スポーツ創造
マクナミラン・ミランダー(著)
大友蛾次郎(訳)
ライアー出版
マクナミラン・ミランダーはドッジボールとマラソンを掛け合わせたスポーツ「ダゲレーター」の創始者の一人。
本書では、大学在籍時代、新しいスポーツを創り上げようと学友達と試行錯誤を重ねた思い出、スポンサーを募りプロスポーツ化を目指した四苦八苦の記録、YOUTUBE配信を駆使して収益化に成功した近年の歩みなどを語り下ろしています。
ダゲレーターはギリシャ神話に登場する暗殺者で、四十キロ近い道のりを走破した後、一族の仇である王に投石を浴びせ、死に至らしめたと伝わっています。スポーツとしてのダゲレーターは、この故事に倣ったものです。ただし暗殺者の役目を担うのは一人ではありません。
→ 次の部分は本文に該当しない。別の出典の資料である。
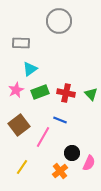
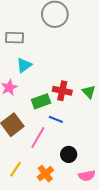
green rectangle: (40, 92) -> (41, 101), moved
pink semicircle: (89, 163) -> (87, 176), moved, turned 56
orange cross: (60, 171) -> (45, 174), moved

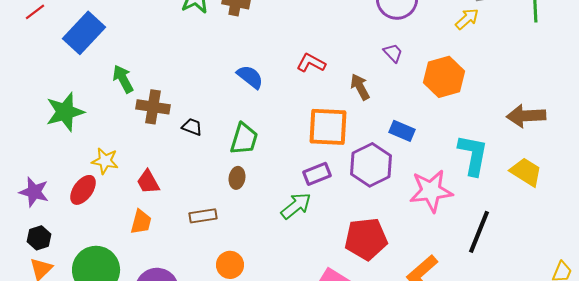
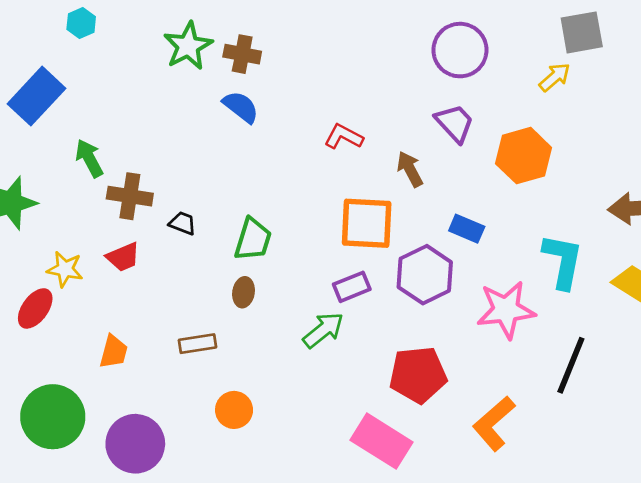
purple trapezoid: (393, 53) -> (455, 123), size x1.5
blue semicircle: (250, 77) -> (241, 107), moved
red trapezoid: (148, 182) -> (123, 257), moved, turned -84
対戦する二人の選手双方が暗殺者となり、長距離を走破して相手を狙うのです。
簡単に説明すると、四十キロの道のりの両端に選手が立ち、同時にスタートを切ります。歩行は不可、ただしゆっくりした速度で走ることはルール違反ではありません。いずれかの地点で出くわした瞬間、両選手は手に持っていたボールを相手に投げつけます。両方の投擲が外れた場合はドロー、片方が外れた場合はそちらが敗北、両方、命中した場合は、当たった部位に応じて与えられたポイントの高い方が勝利となります。
勝負の機会はたった一度だけ。しかも十数キロ~三十キロの距離を走らされた後の投擲です。消耗を免れ得ない中でどれだけ精神を落ち着け、正確な攻撃を放つことができるかが勝利のポイントとなる、大変ハードなスポーツです。しかしそのシビアさが観衆を引き付け、ダゲレーターは瞬く間に人気を博しました。TVで放送される例こそ稀ですが、ネット上では公式・非公式を問わず試合が組まれ、その動画はかなりの再生数を記録しています。
往来でボールを投擲することが交通事故を誘発しかねないため、舗装された田舎の道路などが試合場になるケースが多いようです。車の通りが少なく、その上で走行に適した平らな道が延々と続くロケーションとして、日本では北海道や山陰などが注目されているとのこと。
人通りのない道で、ボールを片手に走っている人を見かけたら、それはダゲレーターの選手かもしれません。